-- Task brief --
Using the listing below, copy exactly the lines from the one containing "zer*innendaten in einen" to the one containing "Автоматизация на процеси", both lines included, and no others.

-- Data records --

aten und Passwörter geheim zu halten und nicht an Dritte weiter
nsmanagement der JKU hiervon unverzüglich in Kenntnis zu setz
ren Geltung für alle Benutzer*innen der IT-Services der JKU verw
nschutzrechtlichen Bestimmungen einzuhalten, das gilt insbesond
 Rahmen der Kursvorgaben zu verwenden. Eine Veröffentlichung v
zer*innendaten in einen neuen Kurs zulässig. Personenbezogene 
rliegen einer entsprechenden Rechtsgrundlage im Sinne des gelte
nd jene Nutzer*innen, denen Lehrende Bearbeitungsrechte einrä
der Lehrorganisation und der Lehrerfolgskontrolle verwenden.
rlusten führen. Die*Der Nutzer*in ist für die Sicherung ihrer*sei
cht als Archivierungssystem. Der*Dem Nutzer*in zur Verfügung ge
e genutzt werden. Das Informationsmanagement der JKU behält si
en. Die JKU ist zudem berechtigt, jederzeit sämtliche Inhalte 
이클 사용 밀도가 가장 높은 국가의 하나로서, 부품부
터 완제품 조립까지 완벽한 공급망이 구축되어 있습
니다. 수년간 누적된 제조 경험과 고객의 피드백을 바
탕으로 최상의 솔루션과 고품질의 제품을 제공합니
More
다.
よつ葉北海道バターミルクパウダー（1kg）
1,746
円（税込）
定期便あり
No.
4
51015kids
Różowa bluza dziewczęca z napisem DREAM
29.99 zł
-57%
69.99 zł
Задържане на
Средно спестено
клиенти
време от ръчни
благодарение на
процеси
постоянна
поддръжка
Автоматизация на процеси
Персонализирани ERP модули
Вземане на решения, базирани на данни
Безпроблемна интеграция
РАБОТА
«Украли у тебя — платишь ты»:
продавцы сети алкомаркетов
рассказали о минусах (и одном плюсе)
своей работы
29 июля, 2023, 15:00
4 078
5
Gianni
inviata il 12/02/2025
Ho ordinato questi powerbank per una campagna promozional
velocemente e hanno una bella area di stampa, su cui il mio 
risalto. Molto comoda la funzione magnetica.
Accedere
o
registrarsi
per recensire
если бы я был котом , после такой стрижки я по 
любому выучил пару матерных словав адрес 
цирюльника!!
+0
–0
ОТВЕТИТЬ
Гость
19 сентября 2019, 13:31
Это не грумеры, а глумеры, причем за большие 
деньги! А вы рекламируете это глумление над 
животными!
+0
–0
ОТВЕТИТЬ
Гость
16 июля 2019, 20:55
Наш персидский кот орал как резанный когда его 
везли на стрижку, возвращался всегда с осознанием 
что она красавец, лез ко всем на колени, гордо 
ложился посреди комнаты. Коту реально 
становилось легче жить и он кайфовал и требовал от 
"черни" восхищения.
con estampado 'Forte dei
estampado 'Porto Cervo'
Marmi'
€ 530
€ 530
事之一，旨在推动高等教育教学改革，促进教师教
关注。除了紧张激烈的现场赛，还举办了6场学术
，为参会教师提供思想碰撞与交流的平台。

* * *

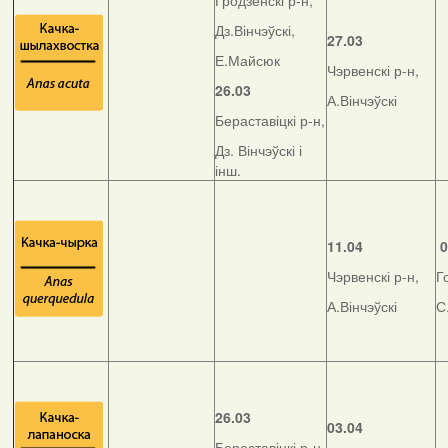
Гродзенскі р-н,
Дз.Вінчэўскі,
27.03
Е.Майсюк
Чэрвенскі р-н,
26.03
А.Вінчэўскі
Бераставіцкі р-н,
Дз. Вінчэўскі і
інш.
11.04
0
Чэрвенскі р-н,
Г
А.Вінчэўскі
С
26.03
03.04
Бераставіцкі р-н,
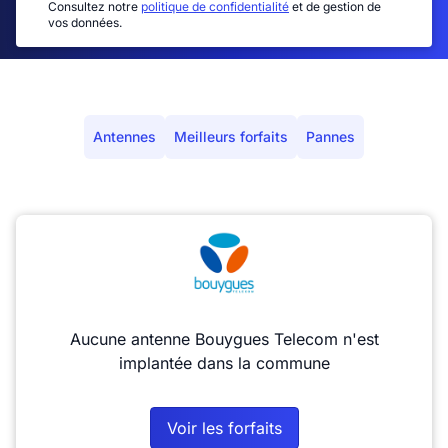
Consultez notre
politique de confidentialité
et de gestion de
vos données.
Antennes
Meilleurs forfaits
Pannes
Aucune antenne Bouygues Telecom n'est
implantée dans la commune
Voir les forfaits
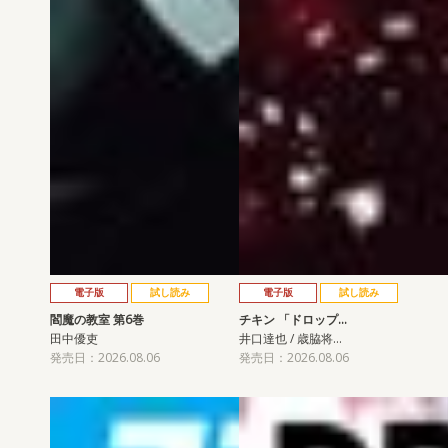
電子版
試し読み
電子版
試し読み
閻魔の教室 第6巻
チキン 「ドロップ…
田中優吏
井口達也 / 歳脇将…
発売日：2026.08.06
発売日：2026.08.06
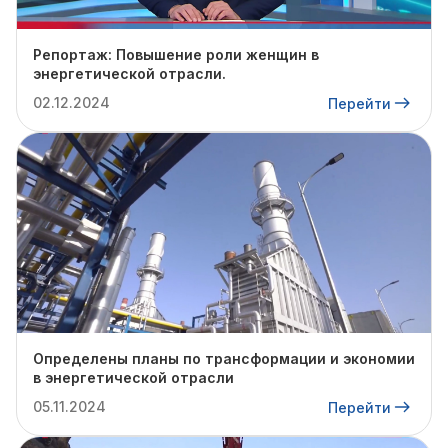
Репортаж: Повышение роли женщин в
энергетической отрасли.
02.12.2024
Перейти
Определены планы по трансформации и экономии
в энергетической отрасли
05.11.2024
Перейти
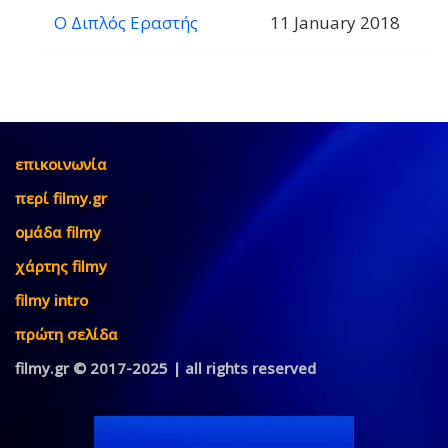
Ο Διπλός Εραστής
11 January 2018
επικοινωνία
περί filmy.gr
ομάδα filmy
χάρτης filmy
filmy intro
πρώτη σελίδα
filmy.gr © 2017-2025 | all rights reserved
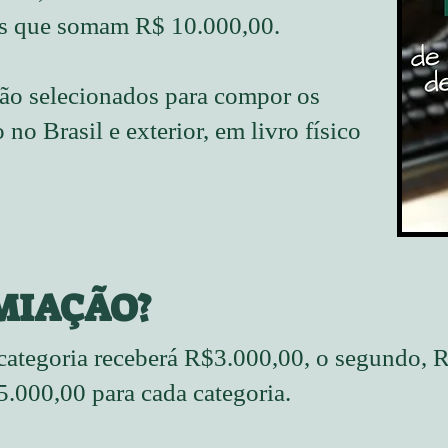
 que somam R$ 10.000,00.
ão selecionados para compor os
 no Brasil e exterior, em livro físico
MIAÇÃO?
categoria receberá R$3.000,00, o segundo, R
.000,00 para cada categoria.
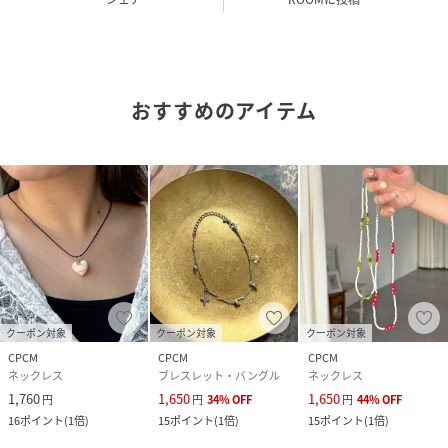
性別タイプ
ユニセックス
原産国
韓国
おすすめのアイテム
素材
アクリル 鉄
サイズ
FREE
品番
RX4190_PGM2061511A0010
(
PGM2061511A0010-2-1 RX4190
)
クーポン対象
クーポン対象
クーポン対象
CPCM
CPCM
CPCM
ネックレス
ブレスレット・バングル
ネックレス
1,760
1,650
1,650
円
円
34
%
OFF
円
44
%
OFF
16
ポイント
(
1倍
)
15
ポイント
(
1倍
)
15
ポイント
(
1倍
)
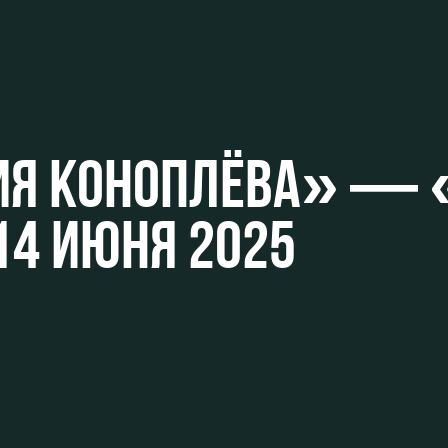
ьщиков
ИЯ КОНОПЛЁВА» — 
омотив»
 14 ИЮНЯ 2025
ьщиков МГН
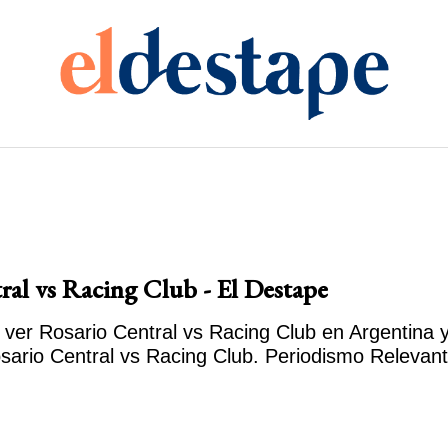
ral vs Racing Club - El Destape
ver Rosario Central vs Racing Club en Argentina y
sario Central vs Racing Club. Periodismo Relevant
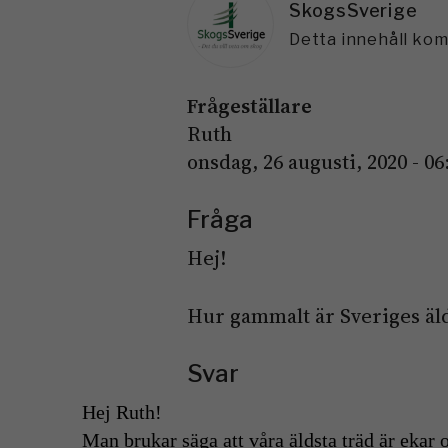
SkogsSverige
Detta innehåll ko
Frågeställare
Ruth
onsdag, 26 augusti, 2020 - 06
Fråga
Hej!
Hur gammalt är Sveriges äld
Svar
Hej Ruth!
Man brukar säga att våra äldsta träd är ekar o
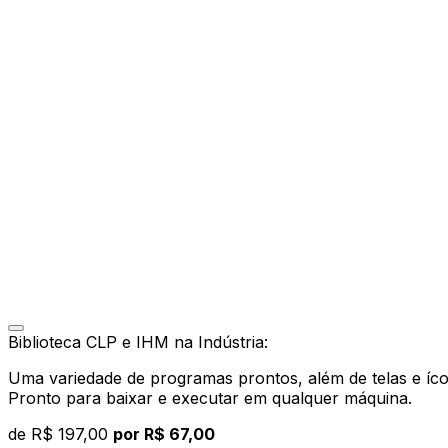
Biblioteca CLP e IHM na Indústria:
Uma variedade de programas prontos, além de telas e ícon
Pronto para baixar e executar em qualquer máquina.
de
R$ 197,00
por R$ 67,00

--

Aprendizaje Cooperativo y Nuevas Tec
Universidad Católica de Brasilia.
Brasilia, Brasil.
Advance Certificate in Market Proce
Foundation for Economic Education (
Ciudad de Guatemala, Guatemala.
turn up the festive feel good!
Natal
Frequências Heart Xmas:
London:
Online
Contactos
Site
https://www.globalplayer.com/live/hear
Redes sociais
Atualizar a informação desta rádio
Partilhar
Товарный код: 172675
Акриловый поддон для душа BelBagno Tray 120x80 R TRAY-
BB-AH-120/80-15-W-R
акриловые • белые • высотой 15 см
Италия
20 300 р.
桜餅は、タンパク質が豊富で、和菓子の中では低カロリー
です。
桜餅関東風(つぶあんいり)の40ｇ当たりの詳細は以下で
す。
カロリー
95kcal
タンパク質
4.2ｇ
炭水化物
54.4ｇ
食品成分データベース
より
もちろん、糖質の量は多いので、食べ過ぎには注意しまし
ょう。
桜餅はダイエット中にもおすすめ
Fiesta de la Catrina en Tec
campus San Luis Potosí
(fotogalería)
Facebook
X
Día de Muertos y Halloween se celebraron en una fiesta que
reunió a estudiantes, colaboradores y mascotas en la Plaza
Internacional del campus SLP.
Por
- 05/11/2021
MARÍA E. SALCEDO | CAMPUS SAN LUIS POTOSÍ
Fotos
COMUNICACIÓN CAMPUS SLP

-- Output below --
zer*innendaten in einen neuen Kurs zulässig. Personenbezogene 
rliegen einer entsprechenden Rechtsgrundlage im Sinne des gelte
nd jene Nutzer*innen, denen Lehrende Bearbeitungsrechte einrä
der Lehrorganisation und der Lehrerfolgskontrolle verwenden.
rlusten führen. Die*Der Nutzer*in ist für die Sicherung ihrer*sei
cht als Archivierungssystem. Der*Dem Nutzer*in zur Verfügung ge
e genutzt werden. Das Informationsmanagement der JKU behält si
en. Die JKU ist zudem berechtigt, jederzeit sämtliche Inhalte 
이클 사용 밀도가 가장 높은 국가의 하나로서, 부품부
터 완제품 조립까지 완벽한 공급망이 구축되어 있습
니다. 수년간 누적된 제조 경험과 고객의 피드백을 바
탕으로 최상의 솔루션과 고품질의 제품을 제공합니
More
다.
よつ葉北海道バターミルクパウダー（1kg）
1,746
円（税込）
定期便あり
No.
4
51015kids
Różowa bluza dziewczęca z napisem DREAM
29.99 zł
-57%
69.99 zł
Задържане на
Средно спестено
клиенти
време от ръчни
благодарение на
процеси
постоянна
поддръжка
Автоматизация на процеси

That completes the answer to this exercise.